In Miami

3 questions for the new curator of Art Basel Miami Beach’s Public Sector

Ugo Rondinone's Miami Mountain outside the Bass Museum.
Ugo Rondinone's Miami Mountain outside the Bass Museum.

Swiss-born, Los Angeles-based art expert Philipp Kaiser is making his Art Basel Miami Beach debut as curator of the Public sector, outdoors at Collins Park. INDULGE sat down with him to learn what we can expect under his direction.

Philipp Kaiser_Pro HelvetiaEnnio Leanza
Philipp Kaiser is curator of the Public sector of Art Basel Miami Beach. Photograph by Pro Helvetia / Ennio Leanza.

1. Why is public art important to Art Basel?

“The Public sector is about bringing art outside of the Convention Center and into a public space where both visitors to the fair and residents of Miami Beach can encounter art in their everyday life. The sector allows audiences to interact with art in a different way than, say, in a gallery, museum or within a booth at an art fair.
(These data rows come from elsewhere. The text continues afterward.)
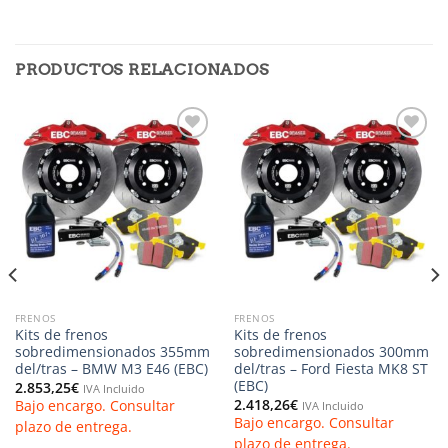
PRODUCTOS RELACIONADOS
Añadir
Añadir
a la
a la
lista de
lista de
deseos
deseos
FRENOS
FRENOS
Kits de frenos
Kits de frenos
sobredimensionados 355mm
sobredimensionados 300mm
del/tras – BMW M3 E46 (EBC)
del/tras – Ford Fiesta MK8 ST
(EBC)
2.853,25
€
IVA Incluido
2.418,26
€
Bajo encargo. Consultar
IVA Incluido
Bajo encargo. Consultar
plazo de entrega.
plazo de entrega.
The open space of Collins Park provides the opportunity to present artworks that are larger in scale and embody more interactive elements that engage the viewer in a visceral and tactile way.”

2. What makes this kind of art successful?

“A public art piece is successful if it reflects its surroundings. The context is always relevant for the meaning of the artwork. Of course, there is plenty of room for play. In this sense, my exhibition will be focused, but also poetically open-ended.”

3. What public art has left a lasting impression on you?

“When Hauser & Wirth initiated Allan Kaprow’s seminal 1967 environments Fluids, which consisted of numerous brick buildings carved out of ice that were melting under the sun of Basel a few years ago, I thought: This is the ideal public art. Kaprow originally conceived the piece for the Pasadena Museum of Art, but more than 40 years later, the re-staging of this work was as powerful as art can get.”